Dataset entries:
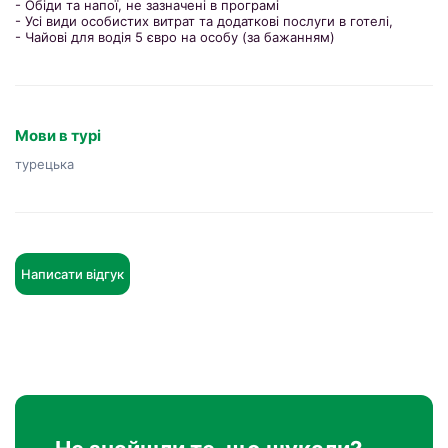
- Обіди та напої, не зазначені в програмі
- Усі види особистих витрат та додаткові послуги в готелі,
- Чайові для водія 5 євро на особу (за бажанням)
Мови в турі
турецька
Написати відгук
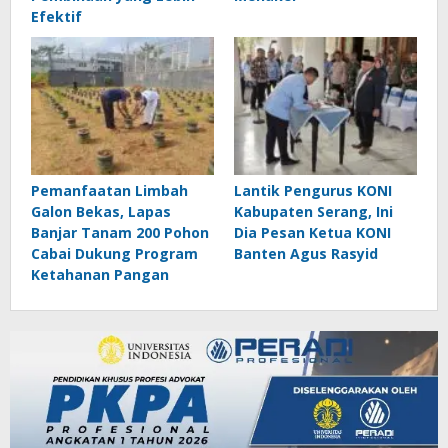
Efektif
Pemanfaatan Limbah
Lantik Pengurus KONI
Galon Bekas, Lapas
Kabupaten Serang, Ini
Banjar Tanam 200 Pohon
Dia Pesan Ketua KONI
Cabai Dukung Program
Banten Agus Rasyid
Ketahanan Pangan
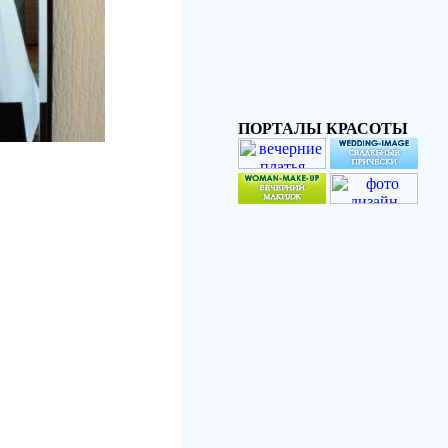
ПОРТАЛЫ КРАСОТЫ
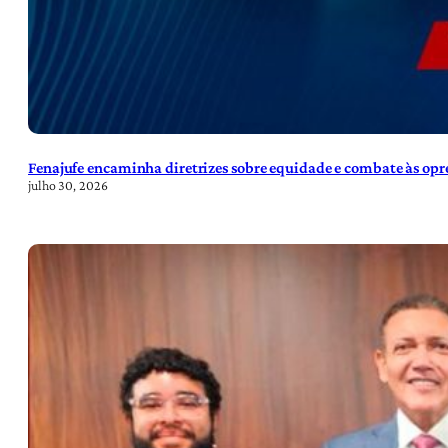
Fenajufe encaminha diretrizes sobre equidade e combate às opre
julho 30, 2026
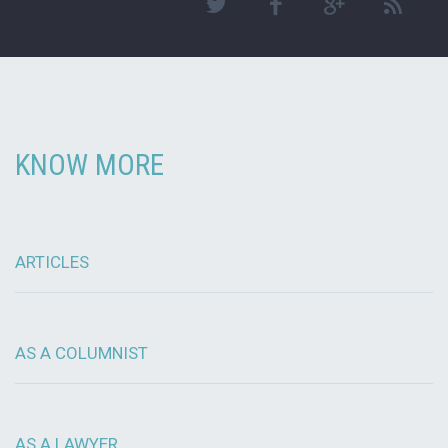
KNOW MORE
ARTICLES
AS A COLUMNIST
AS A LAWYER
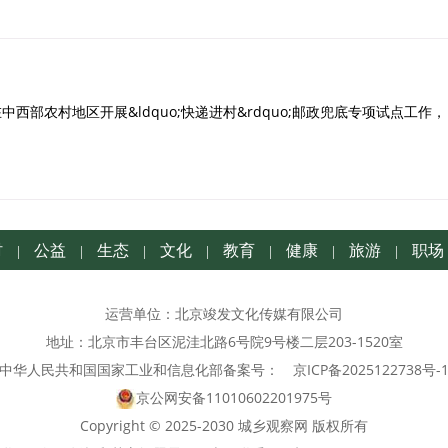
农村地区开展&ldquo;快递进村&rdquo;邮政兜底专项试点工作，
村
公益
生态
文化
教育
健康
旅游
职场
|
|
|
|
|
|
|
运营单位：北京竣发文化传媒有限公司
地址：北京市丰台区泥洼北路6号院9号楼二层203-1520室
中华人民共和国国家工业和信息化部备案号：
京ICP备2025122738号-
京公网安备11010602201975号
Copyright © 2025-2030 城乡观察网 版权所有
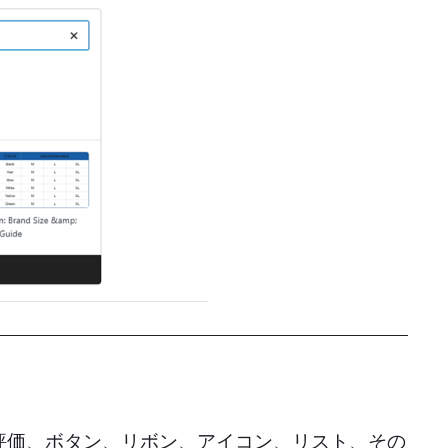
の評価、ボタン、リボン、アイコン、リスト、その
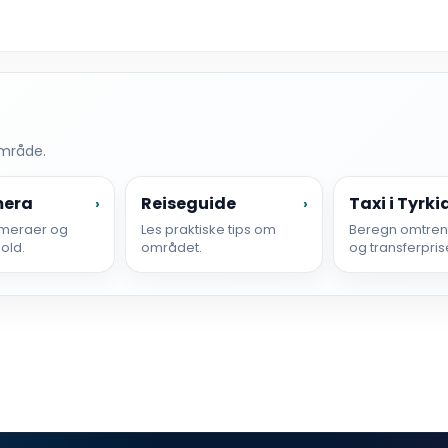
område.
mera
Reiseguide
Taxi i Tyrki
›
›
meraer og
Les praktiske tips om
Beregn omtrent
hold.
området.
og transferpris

---

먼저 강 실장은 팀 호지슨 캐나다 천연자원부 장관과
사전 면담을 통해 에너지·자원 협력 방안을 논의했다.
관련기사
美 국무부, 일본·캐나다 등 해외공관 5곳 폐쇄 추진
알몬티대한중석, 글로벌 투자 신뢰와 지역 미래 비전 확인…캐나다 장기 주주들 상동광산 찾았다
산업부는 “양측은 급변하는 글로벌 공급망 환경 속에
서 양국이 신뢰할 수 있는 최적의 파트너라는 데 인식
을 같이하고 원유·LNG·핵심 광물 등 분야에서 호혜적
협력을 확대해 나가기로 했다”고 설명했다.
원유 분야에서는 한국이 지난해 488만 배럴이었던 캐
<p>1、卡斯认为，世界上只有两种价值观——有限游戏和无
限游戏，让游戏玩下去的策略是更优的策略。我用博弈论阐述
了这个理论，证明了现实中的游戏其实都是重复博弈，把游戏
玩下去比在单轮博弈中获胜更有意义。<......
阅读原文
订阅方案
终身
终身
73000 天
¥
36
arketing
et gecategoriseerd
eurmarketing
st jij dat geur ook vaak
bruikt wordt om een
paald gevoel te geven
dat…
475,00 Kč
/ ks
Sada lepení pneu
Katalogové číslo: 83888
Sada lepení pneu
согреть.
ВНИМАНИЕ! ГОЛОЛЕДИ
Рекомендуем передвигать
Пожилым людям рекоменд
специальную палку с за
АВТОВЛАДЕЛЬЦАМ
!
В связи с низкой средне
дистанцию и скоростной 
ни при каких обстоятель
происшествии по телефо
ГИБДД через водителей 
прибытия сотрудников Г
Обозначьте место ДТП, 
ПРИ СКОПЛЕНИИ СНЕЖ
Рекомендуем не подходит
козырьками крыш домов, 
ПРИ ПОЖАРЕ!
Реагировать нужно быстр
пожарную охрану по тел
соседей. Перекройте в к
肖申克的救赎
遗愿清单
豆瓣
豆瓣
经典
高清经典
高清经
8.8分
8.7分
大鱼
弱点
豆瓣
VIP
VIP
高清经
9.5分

Task requirements – Beginning with the line above that contains "- Обіди та напої, не зазначені в програмі" and finishing with the line that contains "og transferpris", print those lines exactly and only. Skip all pictures.

Finished task –
- Обіди та напої, не зазначені в програмі
- Усі види особистих витрат та додаткові послуги в готелі,
- Чайові для водія 5 євро на особу (за бажанням)
Мови в турі
турецька
Написати відгук
Efektif
Pemanfaatan Limbah
Lantik Pengurus KONI
Galon Bekas, Lapas
Kabupaten Serang, Ini
Banjar Tanam 200 Pohon
Dia Pesan Ketua KONI
Cabai Dukung Program
Banten Agus Rasyid
Ketahanan Pangan
ПОРТАЛЫ КРАСОТЫ
Fenajufe encaminha diretrizes sobre equidade e combate às opre
julho 30, 2026
KNOW MORE
ARTICLES
AS A COLUMNIST
AS A LAWYER
农村地区开展&ldquo;快递进村&rdquo;邮政兜底专项试点工作，
村
公益
生态
文化
教育
健康
旅游
职场
|
|
|
|
|
|
|
运营单位：北京竣发文化传媒有限公司
地址：北京市丰台区泥洼北路6号院9号楼二层203-1520室
中华人民共和国国家工业和信息化部备案号：
京ICP备2025122738号-
京公网安备11010602201975号
Copyright © 2025-2030 城乡观察网 版权所有
の評価、ボタン、リボン、アイコン、リスト、その
område.
mera
Reiseguide
Taxi i Tyrki
›
›
meraer og
Les praktiske tips om
Beregn omtrent
hold.
området.
og transferpris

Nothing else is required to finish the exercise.